- [EXERCISE DETAILS]:
Show every line in the entries below where the word "Frank" appears.

- [EXTRACTED MATERIAL]:

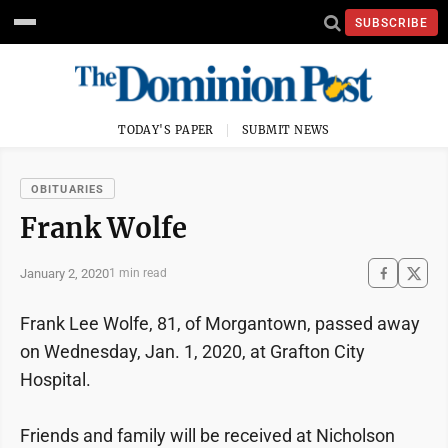
SUBSCRIBE
TODAY'S PAPER
SUBMIT NEWS
OBITUARIES
Frank Wolfe
January 2, 2020
1 min read
Frank Lee Wolfe, 81, of Morgantown, passed away
on Wednesday, Jan. 1, 2020, at Grafton City
Hospital.
Friends and family will be received at Nicholson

- [ANSWER BOX]:
Frank Wolfe
Frank Lee Wolfe, 81, of Morgantown, passed away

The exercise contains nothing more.